From 9e60fa33866bf26bddd66d9e9830bd23dca3c77d Mon Sep 17 00:00:00 2001
From: bigning <ning.wang@databricks.com>
Date: Wed, 14 Feb 2024 09:33:55 -0800
Subject: [PATCH 19/19] [EASY] Always log 1st batch when resuming training 
 (#3009)

* logging 1st batch regardless

* comments
---
 composer/loggers/console_logger.py | 4 ++--
 1 file changed, 2 insertions(+), 2 deletions(-)

diff --git a/composer/loggers/console_logger.py b/composer/loggers/console_logger.py
index 4e6fc8a3d8..8cfd470b02 100644
--- a/composer/loggers/console_logger.py
+++ b/composer/loggers/console_logger.py
@@ -109,7 +109,7 @@ def epoch_end(self, state: State, logger: Logger) -> None:
         cur_epoch = int(state.timestamp.epoch)  # epoch gets incremented right before EPOCH_END
         unit = self.log_interval.unit
 
-        if unit == TimeUnit.EPOCH and (cur_epoch % int(self.log_interval) == 0 or cur_epoch == 1):
+        if unit == TimeUnit.EPOCH and (cur_epoch % int(self.log_interval) == 0 or self.last_logged_batch == 0):
             self.log_to_console(self.logged_metrics, prefix='Train ', state=state)
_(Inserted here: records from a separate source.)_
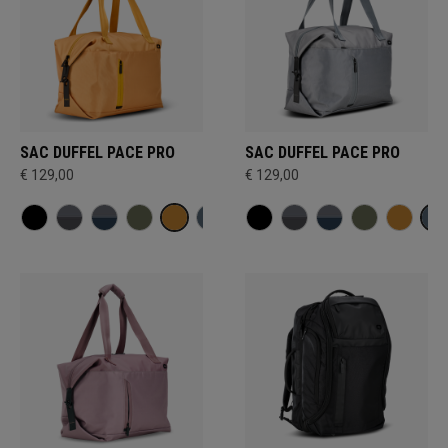
SAC DUFFEL PACE PRO
SAC DUFFEL PACE PRO
€ 129,00
€ 129,00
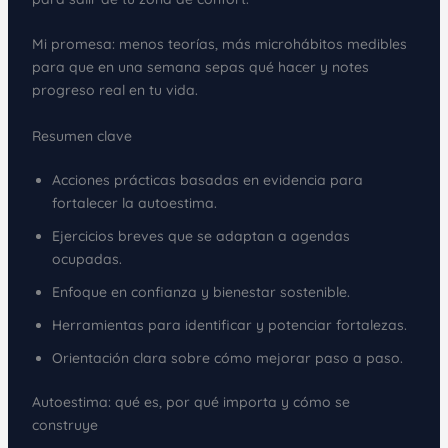
Mi promesa: menos teorías, más microhábitos medibles
para que en una semana sepas qué hacer y notes
progreso real en tu vida.
Resumen clave
Acciones prácticas basadas en evidencia para
fortalecer la autoestima.
Ejercicios breves que se adaptan a agendas
ocupadas.
Enfoque en confianza y bienestar sostenible.
Herramientas para identificar y potenciar fortalezas.
Orientación clara sobre cómo mejorar paso a paso.
Autoestima: qué es, por qué importa y cómo se
construye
             self.last_logged_batch = int(state.timestamp.batch)
             self.logged_metrics = {}  # Clear logged metrics.
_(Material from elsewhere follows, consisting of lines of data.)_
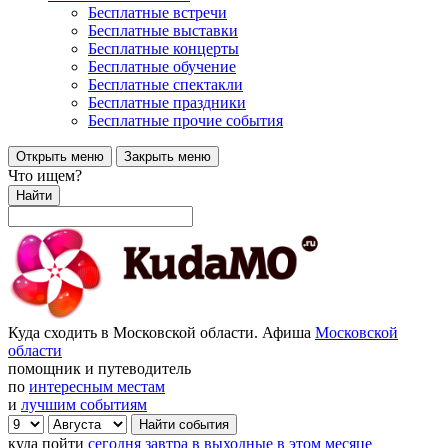
Бесплатные встречи
Бесплатные выставки
Бесплатные концерты
Бесплатные обучение
Бесплатные спектакли
Бесплатные праздники
Бесплатные прочие события
Открыть меню
Закрыть меню
Что ищем?
Найти
Куда сходить в Московской области. Афиша
Московской
области
помощник и путеводитель
по
интересным местам
и
лучшим событиям
куда пойти
сегодня
завтра
в выходные
в этом месяце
@@ -117,7 +117,7 @@ def epoch_end(self, state: State, logger: Logger) -> None:
     def batch_end(self, state: State, logger: Logger) -> None:
         cur_batch = int(state.timestamp.batch)
         unit = self.log_interval.unit
-        if unit == TimeUnit.BATCH and (cur_batch % int(self.log_interval) == 0 or cur_batch == 1):
+        if unit == TimeUnit.BATCH and (cur_batch % int(self.log_interval) == 0 or self.last_logged_batch == 0):
             self.log_to_console(self.logged_metrics, prefix='Train ', state=state)
             self.last_logged_batch = cur_batch
             self.logged_metrics = {}  # Clear logged metrics.